Mulling Over Feedback from a Law-Firm In-House Seminar

I used to be reticent about asking for feedback after giving an in-house seminar—heaven forbid that I should be a nuisance! But I now make a point of asking for such feedback. I’m acutely aware that my seminars are a mixture of bad news (Everything you know is wrong!) and good news (Here’s how to fix it!), and so it’s important for me to have a good sense of how my message is being received.

With that in mind, I’ve been mulling over the feedback from a three-hour “Contract Drafting—Language and Layout” seminar I gave late last year at a well-known mid-size Washington, D.C. law firm. On the off chance that any of you might find it of interest, here’s the gist of it.

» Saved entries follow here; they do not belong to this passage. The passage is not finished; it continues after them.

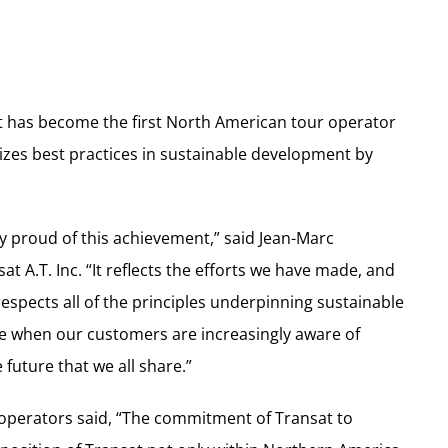
sat has become the first North American tour operator
izes best practices in sustainable development by
ly proud of this achievement,” said Jean-Marc
at A.T. Inc. “It reflects the efforts we have made, and
spects all of the principles underpinning sustainable
ime when our customers are increasingly aware of
 future that we all share.”
 operators said, “The commitment of Transat to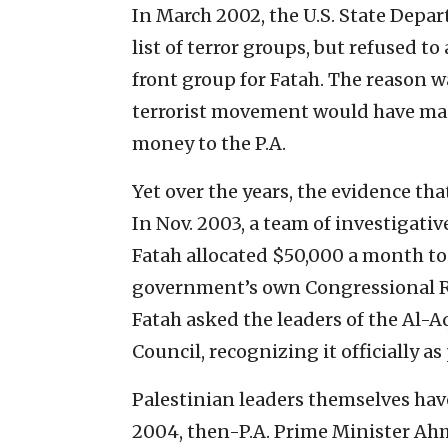
In March 2002, the U.S. State Depar
list of terror groups, but refused 
front group for Fatah. The reason w
terrorist movement would have made
money to the P.A.
Yet over the years, the evidence tha
In Nov. 2003, a team of investigativ
Fatah allocated $50,000 a month to 
government’s own Congressional Res
Fatah asked the leaders of the Al-A
Council, recognizing it officially as
Palestinian leaders themselves hav
2004, then-P.A. Prime Minister Ahm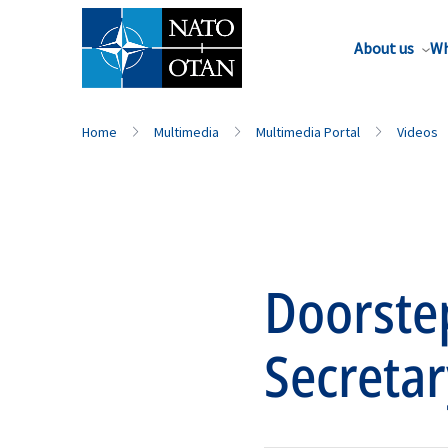
About us
Wh
Home
Multimedia
Multimedia Portal
Videos
Doorste
Secretar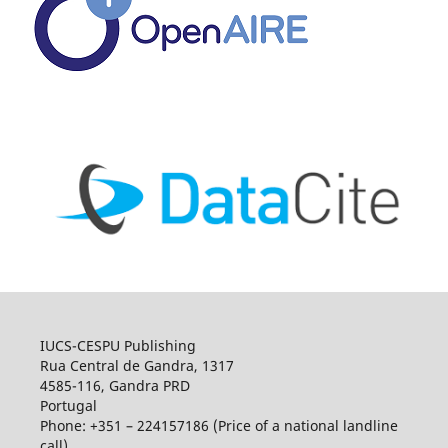
IUCS-CESPU Publishing
Rua Central de Gandra, 1317
4585-116, Gandra PRD
Portugal
Phone: +351 – 224157186 (Price of a national landline
call)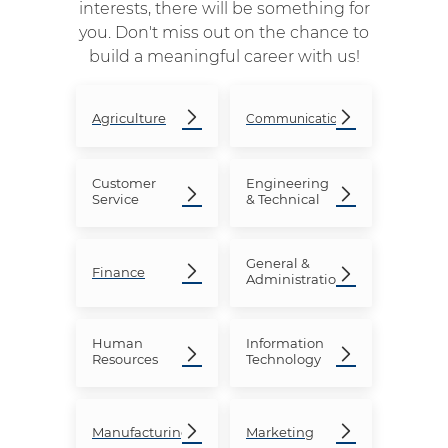
interests, there will be something for
you. Don't miss out on the chance to
build a meaningful career with us!
Agriculture
Communication
Customer
Engineering
Service
& Technical
General &
Finance
Administration
Human
Information
Resources
Technology
Manufacturing
Marketing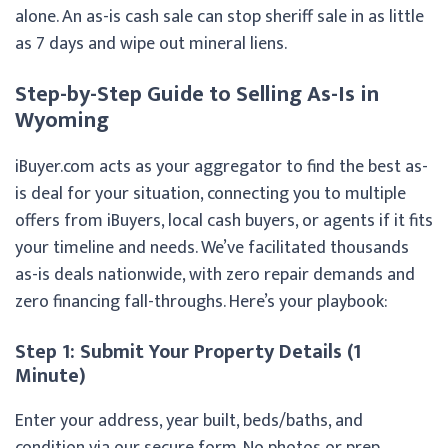
alone. An as-is cash sale can stop sheriff sale in as little
as 7 days and wipe out mineral liens.
Step-by-Step Guide to Selling As-Is in
Wyoming
iBuyer.com acts as your aggregator to find the best as-
is deal for your situation, connecting you to multiple
offers from iBuyers, local cash buyers, or agents if it fits
your timeline and needs. We’ve facilitated thousands
as-is deals nationwide, with zero repair demands and
zero financing fall-throughs. Here’s your playbook:
Step 1: Submit Your Property Details (1
Minute)
Enter your address, year built, beds/baths, and
condition via our secure form. No photos or prep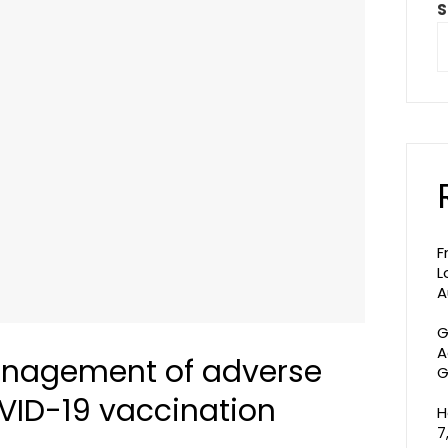
S
F
L
A
G
A
nagement of adverse
G
OVID-19 vaccination
H
7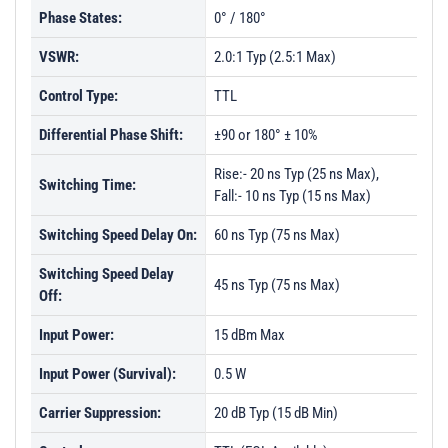
Phase States:
0° / 180°
VSWR:
2.0:1 Typ (2.5:1 Max)
Control Type:
TTL
Differential Phase Shift:
±90 or 180° ± 10%
Rise:- 20 ns Typ (25 ns Max),
Switching Time:
Fall:- 10 ns Typ (15 ns Max)
Switching Speed Delay On:
60 ns Typ (75 ns Max)
Switching Speed Delay
45 ns Typ (75 ns Max)
Off:
Input Power:
15 dBm Max
Input Power (Survival):
0.5 W
Carrier Suppression:
20 dB Typ (15 dB Min)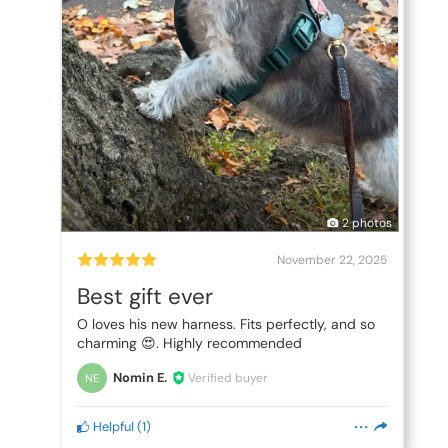
2 photos
November 22, 2025
Best gift ever
O loves his new harness. Fits perfectly, and so
charming 😍. Highly recommended
Nomin E.
Verified buyer
NE
Helpful
(
1
)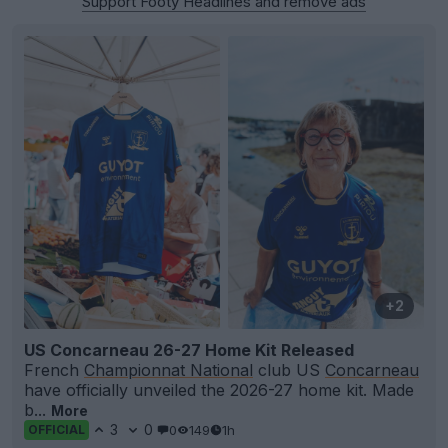
Support Footy Headlines and remove ads
+2
US Concarneau 26-27 Home Kit Released
French
Championnat National
club US
Concarneau
have officially unveiled the 2026-27 home kit. Made
b...
More
3
0
0
149
1h
OFFICIAL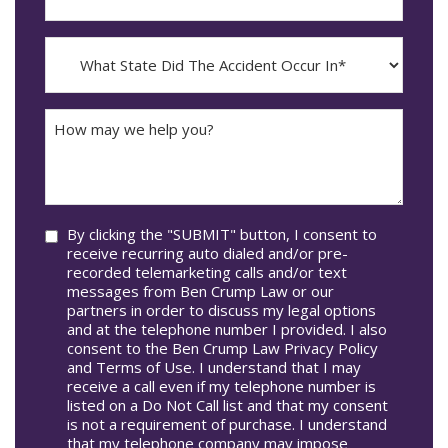
YYYY
The
dash
Incident
MM
What
Occur*
dash
State
DD
Did
The
How
Accident
may
Occur
we
In*
help
you?
Consent
By clicking the "SUBMIT" button, I consent to
receive recurring auto dialed and/or pre-
recorded telemarketing calls and/or text
messages from Ben Crump Law or our
partners in order to discuss my legal options
and at the telephone number I provided. I also
consent to the Ben Crump Law Privacy Policy
and Terms of Use. I understand that I may
receive a call even if my telephone number is
listed on a Do Not Call list and that my consent
is not a requirement of purchase. I understand
that my telephone company may impose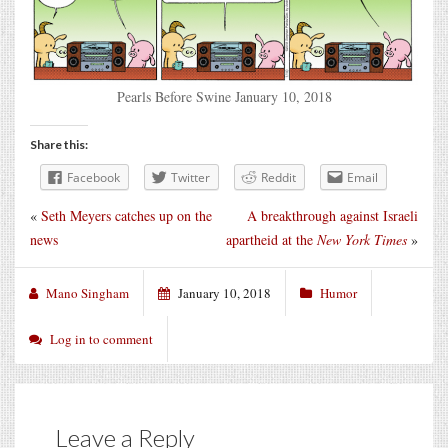
Pearls Before Swine January 10, 2018
Share this:
Facebook
Twitter
Reddit
Email
«
Seth Meyers catches up on the
A breakthrough against Israeli
news
apartheid at the
New York Times
»
Mano Singham
January 10, 2018
Humor
Log in to comment
Leave a Reply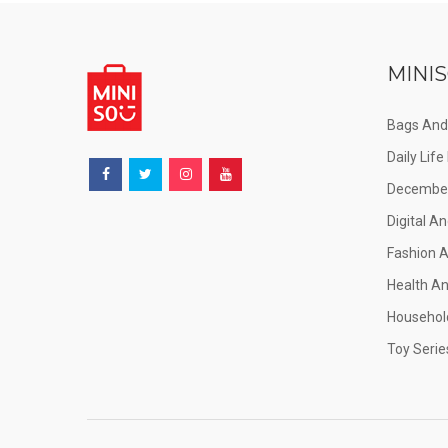
MINIS
Bags And
Daily Lif
December
Digital An
Fashion 
Health A
Househol
Toy Serie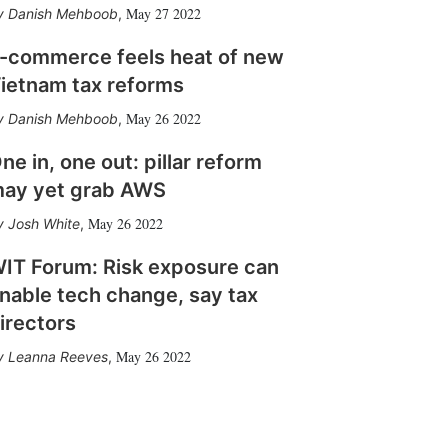
May 27 2022
Danish Mehboob
,
-commerce feels heat of new
ietnam tax reforms
May 26 2022
Danish Mehboob
,
ne in, one out: pillar reform
ay yet grab AWS
May 26 2022
Josh White
,
IT Forum: Risk exposure can
nable tech change, say tax
irectors
May 26 2022
Leanna Reeves
,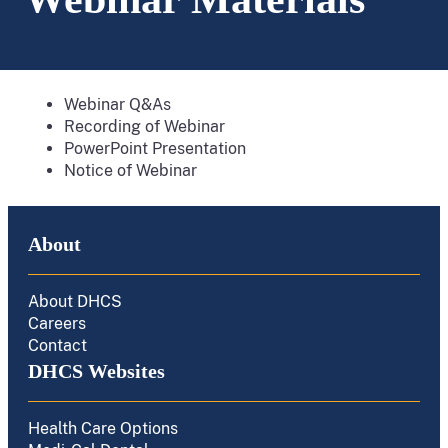
Webinar Q&As
Recording of Webinar
PowerPoint Presentation
Notice of Webinar
About
About DHCS
Careers
Contact
DHCS Websites
Health Care Options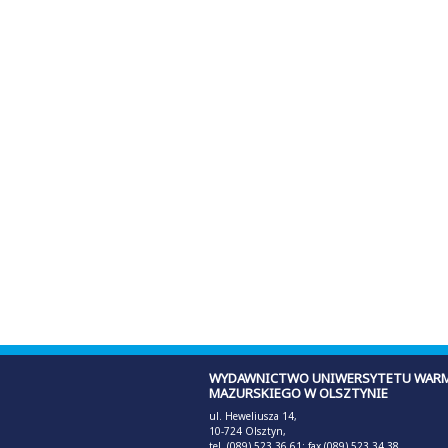
WYDAWNICTWO UNIWERSYTETU WARM
MAZURSKIEGO W OLSZTYNIE
ul. Heweliusza 14,
10-724 Olsztyn,
tel. (089) 523 36 61; fax (089) 523 34 38,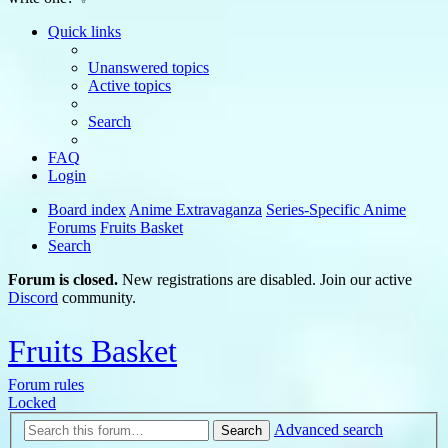
Quick links
Unanswered topics
Active topics
Search
FAQ
Login
Board index
Anime Extravaganza
Series-Specific Anime
Forums
Fruits Basket
Search
Forum is closed.
New registrations are disabled. Join our active
Discord
community.
Fruits Basket
Forum rules
Locked
Advanced search
Search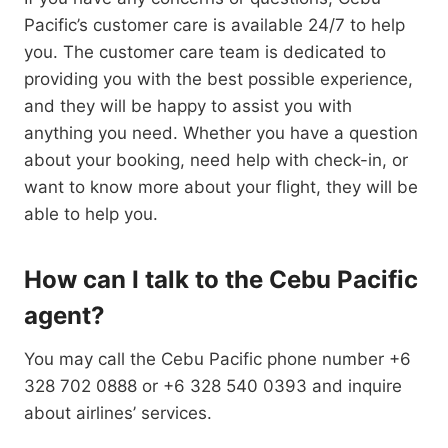
Pacific’s customer care is available 24/7 to help
you. The customer care team is dedicated to
providing you with the best possible experience,
and they will be happy to assist you with
anything you need. Whether you have a question
about your booking, need help with check-in, or
want to know more about your flight, they will be
able to help you.
How can I talk to the Cebu Pacific
agent?
You may call the Cebu Pacific phone number +6
328 702 0888 or +6 328 540 0393 and inquire
about airlines’ services.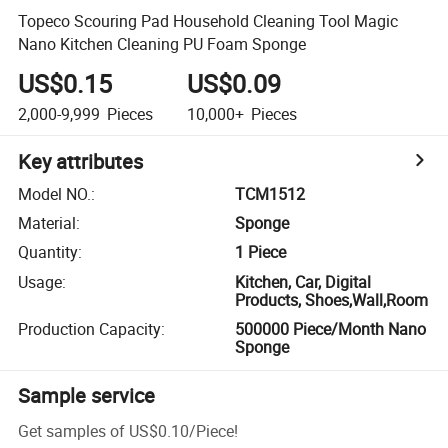
Topeco Scouring Pad Household Cleaning Tool Magic
Nano Kitchen Cleaning PU Foam Sponge
US$0.15
US$0.09
2,000-9,999
Pieces
10,000+
Pieces
Key attributes
Model NO.
:
TCM1512
Material
:
Sponge
Quantity
:
1 Piece
Usage
:
Kitchen, Car, Digital
Products, Shoes,Wall,Room
Production Capacity
:
500000 Piece/Month Nano
Sponge
Sample service
Get samples of
US$0.10
/
Piece
!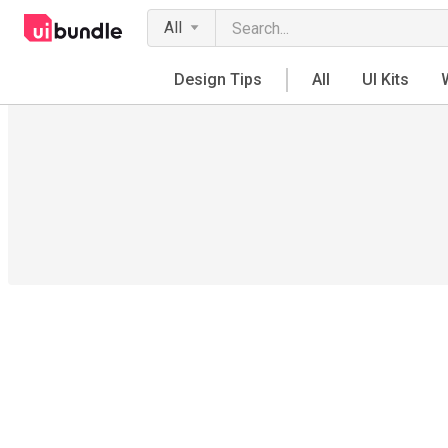
All
Design Tips
All
UI Kits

But before you leap in, bear in mind that because this was an in-house seminar for mostly first- and second-year associates, it meant the audience was both captive and inexperienced. I find that makes for distinctive feedback.

Positive Feedback

The feeback was sent me by the professional development manager. I asked that she give me her thoughts, too, as she could be counted on to have a rather broader perspective than the participants. Her verdict:

You had a great impact here, a lot of partners were requesting your book after the presentation and were very interested in it.

As for the 18 participants, if I combine the responses to the various questions, 85% were strongly favorable or favorable, and the rest were neutral, apart from one outlier response to one of the questions. Below is a selection of the positive things they had to say.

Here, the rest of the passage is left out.